* **Problem to solve**
Show all lines containing "element" from the data below.
---------- Task inputs
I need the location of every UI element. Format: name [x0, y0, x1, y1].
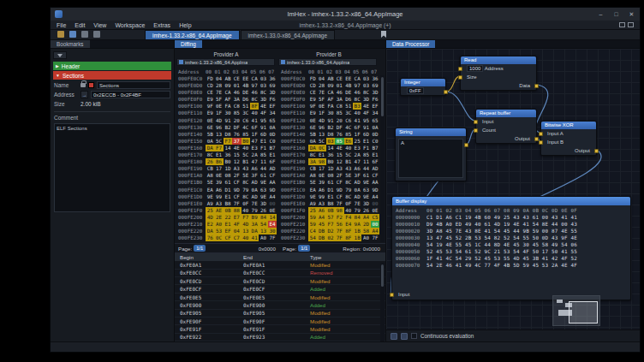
hex-byte[interactable]: 04 [232, 228, 241, 234]
hex-byte[interactable]: 40 [242, 234, 250, 241]
hex-byte[interactable]: 40 [242, 145, 250, 151]
hex-byte[interactable]: 97 [250, 82, 259, 89]
hex-byte[interactable]: 5B [206, 131, 214, 138]
minimize-button[interactable]: – [597, 11, 605, 18]
hex-byte[interactable]: 79 [250, 207, 259, 214]
hex-byte[interactable]: A3 [214, 200, 223, 207]
hex-byte[interactable]: 30 [268, 228, 277, 234]
hex-byte[interactable]: DA [206, 145, 214, 151]
hex-byte[interactable]: DF [335, 124, 343, 131]
hex-scrollbar[interactable] [380, 75, 385, 242]
hex-byte[interactable]: 0D [371, 131, 379, 138]
hex-byte[interactable]: D6 [344, 96, 353, 103]
hex-byte[interactable]: 0C [214, 234, 223, 241]
hex-byte[interactable]: 01 [232, 82, 241, 89]
node-buffer-display[interactable]: Buffer display Address 00 01 02 03 04 05… [391, 196, 631, 300]
undo-icon[interactable] [81, 31, 88, 38]
hex-byte[interactable]: A0 [214, 221, 223, 228]
hex-byte[interactable]: 20 [232, 117, 241, 124]
hex-byte[interactable]: 14 [326, 145, 335, 151]
hex-byte[interactable]: DA [250, 228, 259, 234]
hex-byte[interactable]: 0E [317, 172, 325, 179]
hex-byte[interactable]: A3 [232, 165, 241, 172]
hex-byte[interactable]: 39 [317, 179, 325, 186]
hex-byte[interactable]: E9 [308, 110, 317, 116]
hex-byte[interactable]: 5E [308, 179, 317, 186]
hex-byte[interactable]: 5E [242, 172, 250, 179]
hex-byte[interactable]: 7F [232, 200, 241, 207]
hex-byte[interactable]: 9D [335, 187, 343, 193]
hex-byte[interactable]: 61 [326, 179, 335, 186]
hex-byte[interactable]: 61 [224, 179, 232, 186]
hex-byte[interactable]: 47 [250, 158, 259, 165]
hex-byte[interactable]: 7F [268, 234, 277, 241]
hex-byte[interactable]: F1 [361, 145, 370, 151]
hex-byte[interactable]: EF [268, 103, 277, 110]
hex-byte[interactable]: 03 [259, 75, 267, 82]
hex-byte[interactable]: 00 [268, 200, 277, 207]
hex-byte[interactable]: E9 [206, 110, 214, 116]
hex-byte[interactable]: A3 [317, 200, 325, 207]
hex-byte[interactable]: 79 [344, 187, 353, 193]
hex-byte[interactable]: 53 [214, 228, 223, 234]
hex-byte[interactable]: 1D [224, 165, 232, 172]
hex-byte[interactable]: C5 [371, 214, 379, 221]
hex-byte[interactable]: 51 [344, 103, 353, 110]
hex-byte[interactable]: 14 [268, 214, 277, 221]
hex-byte[interactable]: A6 [317, 207, 325, 214]
hex-byte[interactable]: 44 [259, 165, 267, 172]
continuous-evaluation-checkbox[interactable] [411, 333, 417, 339]
hex-byte[interactable]: AD [250, 179, 259, 186]
address-field[interactable]: 0x2ECCB - 0x2F4BF [91, 91, 170, 98]
diff-table-row[interactable]: 0xFE0A10xFE0A1Modified [175, 261, 385, 269]
hex-byte[interactable]: 3D [371, 89, 379, 96]
hex-byte[interactable]: 63 [361, 187, 370, 193]
hex-byte[interactable]: 0A [353, 187, 361, 193]
hex-byte[interactable]: F2 [335, 214, 343, 221]
tab-diffing[interactable]: Diffing [175, 40, 202, 48]
hex-byte[interactable]: 3A [232, 96, 241, 103]
hex-byte[interactable]: D2 [326, 228, 335, 234]
bookmark-entry-sections[interactable]: ▼ Sections [53, 71, 171, 80]
hex-byte[interactable]: 6D [361, 131, 370, 138]
hex-byte[interactable]: 25 [353, 138, 361, 145]
hex-byte[interactable]: A9 [206, 200, 214, 207]
hex-byte[interactable]: 8C [242, 179, 250, 186]
output-pin[interactable] [594, 149, 599, 153]
hex-byte[interactable]: 20 [335, 117, 343, 124]
hex-byte[interactable]: 9F [206, 103, 214, 110]
hex-byte[interactable]: 6F [371, 158, 379, 165]
hex-byte[interactable]: 5C [344, 151, 353, 158]
hex-byte[interactable]: B0 [326, 158, 335, 165]
hex-byte[interactable]: 7E [214, 89, 223, 96]
hex-byte[interactable]: 1F [317, 110, 325, 116]
hex-byte[interactable]: 65 [268, 117, 277, 124]
hex-byte[interactable]: AB [224, 75, 232, 82]
hex-byte[interactable]: 1B [353, 234, 361, 241]
hex-byte[interactable]: 4F [232, 221, 241, 228]
hex-byte[interactable]: 9D [371, 187, 379, 193]
hex-byte[interactable]: 09 [326, 82, 335, 89]
hex-byte[interactable]: C0 [371, 138, 379, 145]
hex-byte[interactable]: 5C [242, 151, 250, 158]
hex-byte[interactable]: 00 [371, 221, 379, 228]
hex-byte[interactable]: 46 [353, 89, 361, 96]
hex-byte[interactable]: 17 [214, 165, 223, 172]
hex-byte[interactable]: 12 [335, 158, 343, 165]
hex-byte[interactable]: 54 [308, 234, 317, 241]
hex-byte[interactable]: A4 [268, 193, 277, 200]
menu-workspace[interactable]: Workspace [115, 22, 145, 28]
hex-byte[interactable]: 7E [353, 200, 361, 207]
hex-byte[interactable]: 8F [344, 228, 353, 234]
hex-byte[interactable]: 34 [371, 110, 379, 116]
hex-byte[interactable]: 40 [353, 110, 361, 116]
hex-byte[interactable]: 76 [206, 234, 214, 241]
hex-byte[interactable]: 3A [308, 158, 317, 165]
hex-byte[interactable]: 26 [206, 158, 214, 165]
titlebar[interactable]: ImHex - imhex-1.33.2-x86_64.AppImage – □… [51, 8, 640, 21]
hex-byte[interactable]: F7 [326, 221, 335, 228]
hex-byte[interactable]: B9 [250, 214, 259, 221]
hex-byte[interactable]: A6 [353, 165, 361, 172]
integer-value-field[interactable]: 0xFF [407, 87, 424, 94]
hex-byte[interactable]: AF [224, 96, 232, 103]
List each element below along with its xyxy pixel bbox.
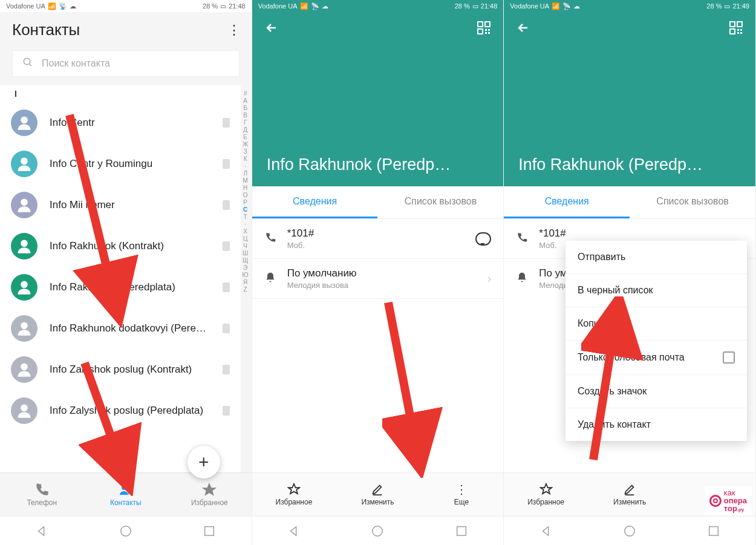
--------------------
* **Output below**
I need the location of every UI element. Format: name [x0, y0, x1, y1].
List each element below along with its xyxy pixel bbox.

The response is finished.